This approach was rejected by the court in Dodd, 372 F.Supp.3d at 799, 2019 WL 1529516 at *3. There, the court found that such a speculative claim is insufficient and that many things might have been different at the time the defendant was indicted and tried. The court was unwilling to engage in "a series of hypotheticals about what might have happened had aspects of the case been fundamentally altered." Id. See also United States v. Pierre, 372 F.Supp.3d 17, 2019 WL 1495123 (D.R.I. Apr. 5, 2019) (holding that in determining eligibility under the First Step Act, court should look to whether the offense of conviction was modified by the Fair Sentencing Act of 2010 and should not delve into the particulars of the record to determine how the defendant committed the offense of conviction or how the facts would have hypothetically affected the charges brought under the new statutory scheme).

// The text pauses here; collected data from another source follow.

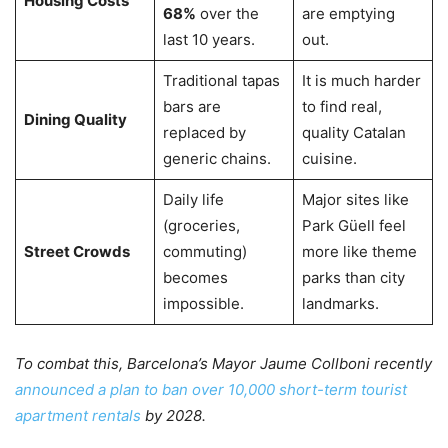
Housing Costs
68%
over the
are emptying
last 10 years.
out.
Traditional tapas
It is much harder
bars are
to find real,
Dining Quality
replaced by
quality Catalan
generic chains.
cuisine.
Daily life
Major sites like
(groceries,
Park Güell feel
Street Crowds
commuting)
more like theme
becomes
parks than city
impossible.
landmarks.
To combat this, Barcelona’s Mayor Jaume Collboni recently
announced a plan to ban over 10,000 short-term tourist
apartment rentals
by 2028.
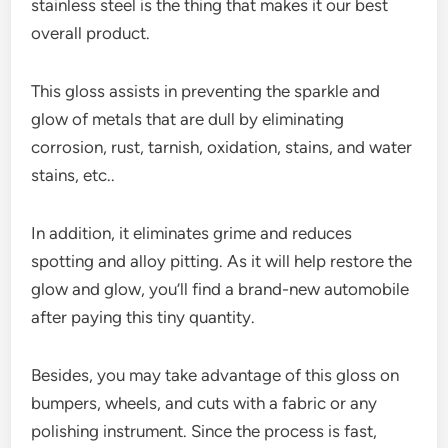
stainless steel is the thing that makes it our best
overall product.
This gloss assists in preventing the sparkle and
glow of metals that are dull by eliminating
corrosion, rust, tarnish, oxidation, stains, and water
stains, etc..
In addition, it eliminates grime and reduces
spotting and alloy pitting. As it will help restore the
glow and glow, you’ll find a brand-new automobile
after paying this tiny quantity.
Besides, you may take advantage of this gloss on
bumpers, wheels, and cuts with a fabric or any
polishing instrument. Since the process is fast,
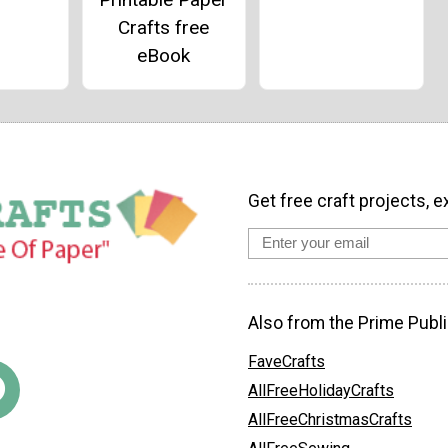
Crafts free
eBook
Get free craft projects, e
Also from the Prime Publi
FaveCrafts
AllFreeHolidayCrafts
AllFreeChristmasCrafts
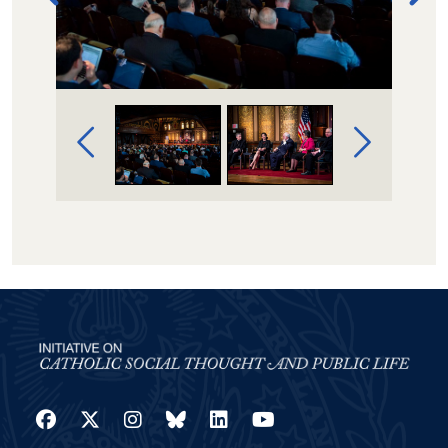
Image Gallery Navigation
Facebook
Twitter
Instagram
Bluesky
LinkedIn
YouTube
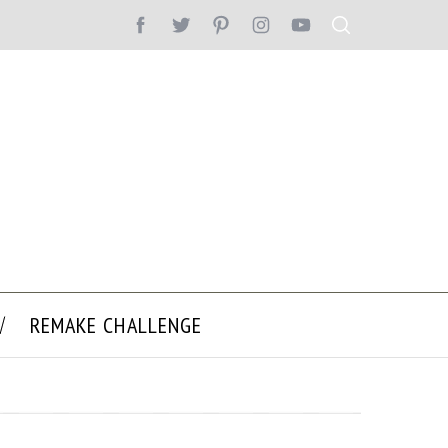
REMAKE CHALLENGE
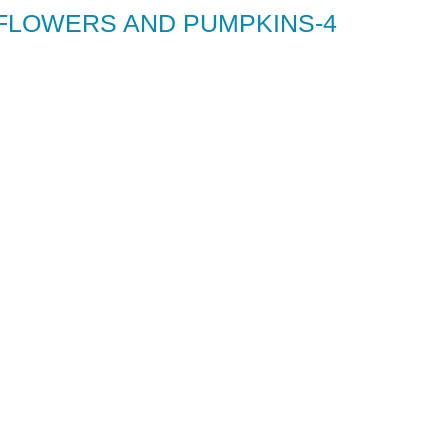
 FLOWERS AND PUMPKINS-4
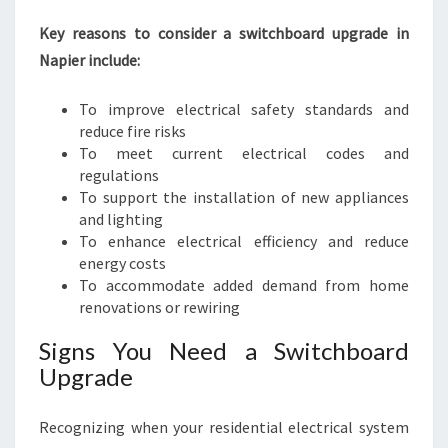
N
D
Key reasons to consider a switchboard upgrade in
E
Napier include:
F
F
To improve electrical safety standards and
I
reduce fire risks
C
To meet current electrical codes and
I
regulations
E
To support the installation of new appliances
N
and lighting
C
To enhance electrical efficiency and reduce
Y
energy costs
To accommodate added demand from home
renovations or rewiring
Signs You Need a Switchboard
Upgrade
Recognizing when your residential electrical system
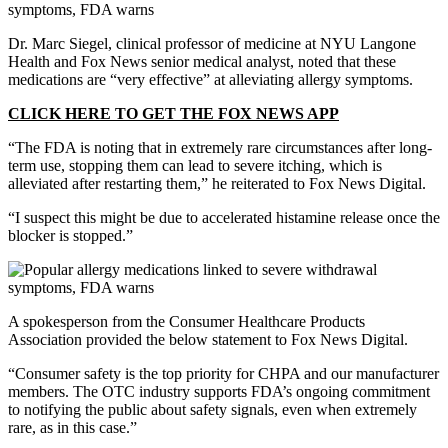
Dr. Marc Siegel, clinical professor of medicine at NYU Langone
Health and Fox News senior medical analyst, noted that these
medications are “very effective” at alleviating allergy symptoms.
CLICK HERE TO GET THE FOX NEWS APP
“The FDA is noting that in extremely rare circumstances after long-
term use, stopping them can lead to severe itching, which is
alleviated after restarting them,” he reiterated to Fox News Digital.
“I suspect this might be due to accelerated histamine release once the
blocker is stopped.”
A spokesperson from the Consumer Healthcare Products
Association provided the below statement to Fox News Digital.
“Consumer safety is the top priority for CHPA and our manufacturer
members. The OTC industry supports FDA’s ongoing commitment
to notifying the public about safety signals, even when extremely
rare, as in this case.”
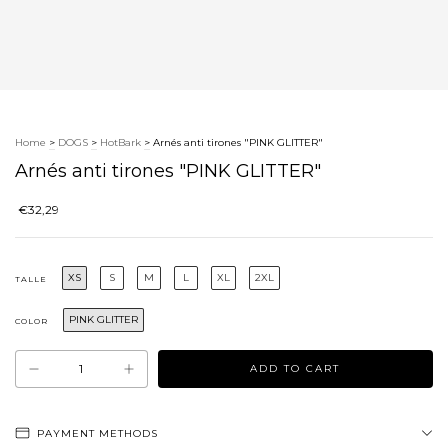
Home
>
DOGS
>
HotBark
>
Arnés anti tirones "PINK GLITTER"
Arnés anti tirones "PINK GLITTER"
€32,29
XS
S
M
L
XL
2XL
TALLE
PINK GLITTER
COLOR
PAYMENT METHODS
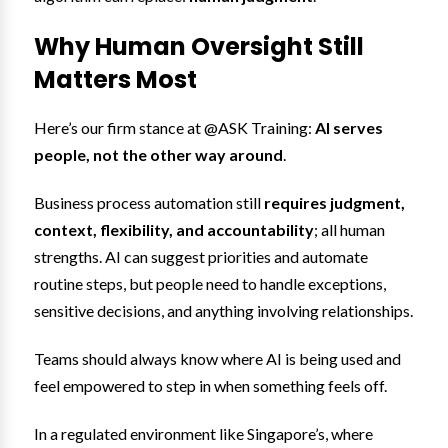
Why Human Oversight Still
Matters Most
Here’s our firm stance at @ASK Training:
AI serves
people, not the other way around
.
Business process automation still
requires judgment,
context, flexibility, and accountability
; all human
strengths. AI can suggest priorities and automate
routine steps, but people need to handle exceptions,
sensitive decisions, and anything involving relationships.
Teams should always know where AI is being used and
feel empowered to step in when something feels off.
In a regulated environment like Singapore’s, where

This court finds the reasoning in Dodd and Pierre persuasive. While it is possible that the government would have proceeded against Stanback under 18 U.S.C. § 841(b)(1)(A), it also is possible that it would not have chosen to do so. The government could have determined that evidence was insufficient to prove the quantity beyond a reasonable doubt, or if it did indict him on that amount, the parties might have entered into a plea agreement involving less than 280 grams of cocaine base. The retroactive assumption suggested by the government simply is too speculative a basis on which to determine Stanback's eligibility for a sentence reduction. Thus, this court declines to assume that Stanback would have been charged and convicted of possessing more than 280 grams of cocaine base if the Fair Sentencing Act had been in effect at the time he was convicted.

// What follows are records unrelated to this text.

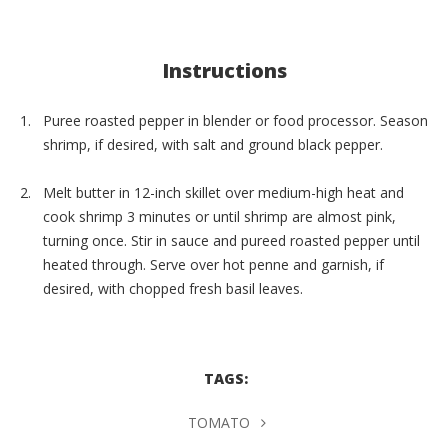
Instructions
Puree roasted pepper in blender or food processor. Season
shrimp, if desired, with salt and ground black pepper.
Melt butter in 12-inch skillet over medium-high heat and
cook shrimp 3 minutes or until shrimp are almost pink,
turning once. Stir in sauce and pureed roasted pepper until
heated through. Serve over hot penne and garnish, if
desired, with chopped fresh basil leaves.
TAGS:
TOMATO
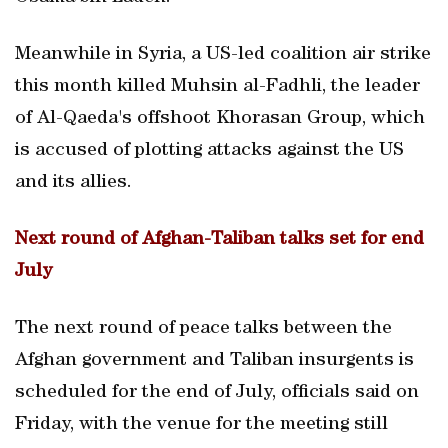
Meanwhile in Syria, a US-led coalition air strike
this month killed Muhsin al-Fadhli, the leader
of Al-Qaeda's offshoot Khorasan Group, which
is accused of plotting attacks against the US
and its allies.
Next round of Afghan-Taliban talks set for end
July
The next round of peace talks between the
Afghan government and Taliban insurgents is
scheduled for the end of July, officials said on
Friday, with the venue for the meeting still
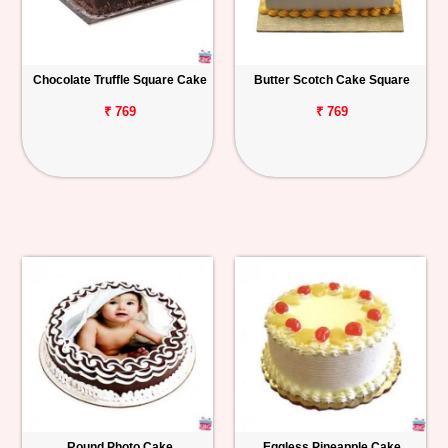
Chocolate Truffle Square Cake
Butter Scotch Cake Square
₹ 769
₹ 769
Round Photo Cake
Eggless Pineapple Cake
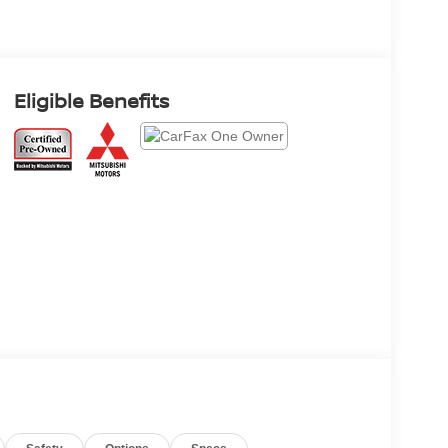
Eligible Benefits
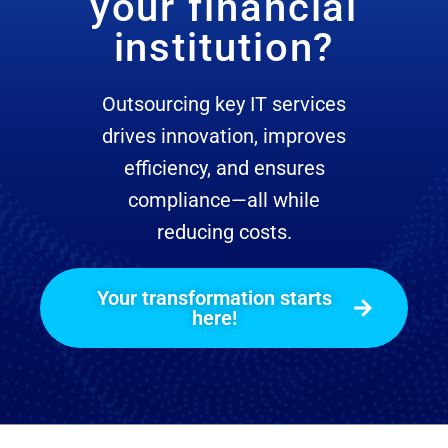
your financial
institution?
Outsourcing key IT services
drives innovation, improves
efficiency, and ensures
compliance—all while
reducing costs.
Your transformation starts
here!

The government further argues that a reduction in Stanback's sentence would constitute an unjustified windfall to him based upon the date of his prosecution and offends the need to avoid unwarranted sentence disparities among similarly situated offenders. This argument is based on the government's previous argument that in cases brought after the passage of the Fair Sentencing Act but prior to Alleyne, juries were asked to make quantity determinations based on that act's new thresholds for purposes of establishing applicable statutory maximums, and courts could and did impose higher statutory minimums based on their own conclusions regarding drug quantity.

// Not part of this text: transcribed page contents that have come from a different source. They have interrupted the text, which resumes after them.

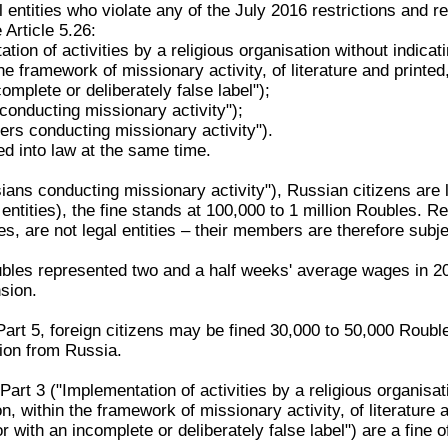
l entities who violate any of the July 2016 restrictions and
Article 5.26:
tion of activities by a religious organisation without indicatin
the framework of missionary activity, of literature and printed
omplete or deliberately false label");
conducting missionary activity");
ners conducting missionary activity").
ed into law at the same time.
ans conducting missionary activity"), Russian citizens are l
 entities), the fine stands at 100,000 to 1 million Roubles. R
s, are not legal entities – their members are therefore subje
ubles represented two and a half weeks' average wages in 20
sion.
Part 5, foreign citizens may be fined 30,000 to 50,000 Roubl
sion from Russia.
rt 3 ("Implementation of activities by a religious organisation
on, within the framework of missionary activity, of literature 
r with an incomplete or deliberately false label") are a fine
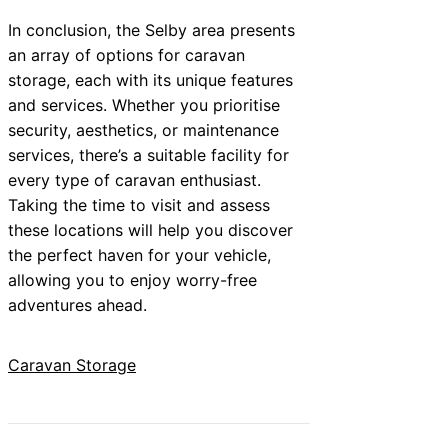
In conclusion, the Selby area presents
an array of options for caravan
storage, each with its unique features
and services. Whether you prioritise
security, aesthetics, or maintenance
services, there’s a suitable facility for
every type of caravan enthusiast.
Taking the time to visit and assess
these locations will help you discover
the perfect haven for your vehicle,
allowing you to enjoy worry-free
adventures ahead.
Caravan Storage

The government appears to be arguing that this court should ignore both the plain language of the First Step Act regarding *625who is eligible for a sentence reduction as well as the holding in Alleyne, because other defendants sentenced within that three-year window may have been subject to longer statutory minimum sentences. While the court is aware of the need for consistent sentences among defendants, it is not free to ignore either the law or constitutional precedent. As discussed above, this court finds that the First Step Act applies to Stanback and finds that it is compelled by Alleyne look only at the amount of drugs for which Stanback was indicted and found guilty when determining whether he is entitled to a sentence reduction. Accordingly, this court will not refrain from modifying Stanback's sentence under the First Step Act because other defendants may have been sentenced differently.
Finally, the government points out that because of the other sentence reductions he has received, Stanback's current sentencing range is 188 to 235 months on the drug charges, which is the same sentencing range he is entitled to under the First Step Act. The government asserts that Stanback's minimal criminal history has already been taken into account in his guideline calculations and that he has presented no further evidence to support a reduction in his sentence.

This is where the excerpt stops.